Among the entries below, please repeat exactly and only the lines from the line containing "The width and height of the screenshot is (986, 1953)." to the line containing "What do you see at coordinates (516, 1279)", both lines included.

(Entries shown begins)

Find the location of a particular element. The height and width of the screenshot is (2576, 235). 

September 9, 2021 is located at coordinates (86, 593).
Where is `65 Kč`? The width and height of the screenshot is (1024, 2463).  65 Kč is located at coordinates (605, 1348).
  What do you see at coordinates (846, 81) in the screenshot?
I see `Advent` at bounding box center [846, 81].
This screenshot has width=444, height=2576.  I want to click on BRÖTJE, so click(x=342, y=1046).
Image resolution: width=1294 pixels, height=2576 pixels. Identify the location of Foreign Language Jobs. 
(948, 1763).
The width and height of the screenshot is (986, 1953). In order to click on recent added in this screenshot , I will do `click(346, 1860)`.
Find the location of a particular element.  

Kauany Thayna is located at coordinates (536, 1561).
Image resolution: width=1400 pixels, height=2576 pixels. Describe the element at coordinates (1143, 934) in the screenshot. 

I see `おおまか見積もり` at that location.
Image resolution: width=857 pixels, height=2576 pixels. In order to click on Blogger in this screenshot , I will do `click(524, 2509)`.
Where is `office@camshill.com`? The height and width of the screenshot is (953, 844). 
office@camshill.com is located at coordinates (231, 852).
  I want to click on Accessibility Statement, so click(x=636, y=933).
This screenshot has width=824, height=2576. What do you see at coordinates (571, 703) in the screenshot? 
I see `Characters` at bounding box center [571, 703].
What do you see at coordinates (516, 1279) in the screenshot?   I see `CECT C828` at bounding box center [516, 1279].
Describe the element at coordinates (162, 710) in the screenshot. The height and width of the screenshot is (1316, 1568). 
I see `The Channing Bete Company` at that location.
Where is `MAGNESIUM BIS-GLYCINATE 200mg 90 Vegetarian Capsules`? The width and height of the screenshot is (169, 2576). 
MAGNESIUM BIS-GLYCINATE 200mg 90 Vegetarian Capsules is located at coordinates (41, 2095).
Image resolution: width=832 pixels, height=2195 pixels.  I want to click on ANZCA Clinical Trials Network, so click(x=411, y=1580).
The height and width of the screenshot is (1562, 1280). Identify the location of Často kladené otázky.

(Entries shown ends)

> **Result of this task**
The width and height of the screenshot is (986, 1953). In order to click on recent added in this screenshot , I will do `click(346, 1860)`.
Find the location of a particular element.  

Kauany Thayna is located at coordinates (536, 1561).
Image resolution: width=1400 pixels, height=2576 pixels. Describe the element at coordinates (1143, 934) in the screenshot. 

I see `おおまか見積もり` at that location.
Image resolution: width=857 pixels, height=2576 pixels. In order to click on Blogger in this screenshot , I will do `click(524, 2509)`.
Where is `office@camshill.com`? The height and width of the screenshot is (953, 844). 
office@camshill.com is located at coordinates (231, 852).
  I want to click on Accessibility Statement, so click(x=636, y=933).
This screenshot has width=824, height=2576. What do you see at coordinates (571, 703) in the screenshot? 
I see `Characters` at bounding box center [571, 703].
What do you see at coordinates (516, 1279) in the screenshot?   I see `CECT C828` at bounding box center [516, 1279].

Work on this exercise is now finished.